DATA FOR ANALYSIS below:
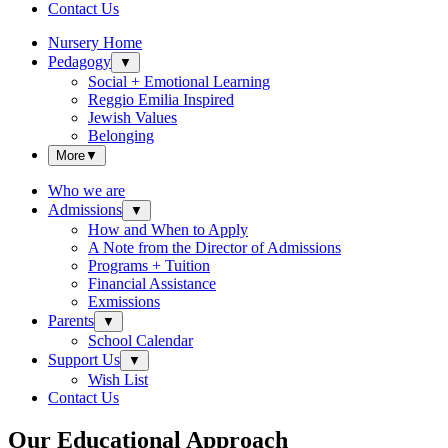
Contact Us
Nursery Home
Pedagogy
▼
Social + Emotional Learning
Reggio Emilia Inspired
Jewish Values
Belonging
More
▼
Who we are
Admissions
▼
How and When to Apply
A Note from the Director of Admissions
Programs + Tuition
Financial Assistance
Exmissions
Parents
▼
School Calendar
Support Us
▼
Wish List
Contact Us
Our Educational Approach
End of DATA FOR ANALYSIS.
**WHAT IS REQUIRED**.
Print every entry verbatim and leave all pictures out.

**RESPONSE BELOW**.
Contact Us
Nursery Home
Pedagogy
▼
Social + Emotional Learning
Reggio Emilia Inspired
Jewish Values
Belonging
More
▼
Who we are
Admissions
▼
How and When to Apply
A Note from the Director of Admissions
Programs + Tuition
Financial Assistance
Exmissions
Parents
▼
School Calendar
Support Us
▼
Wish List
Contact Us
Our Educational Approach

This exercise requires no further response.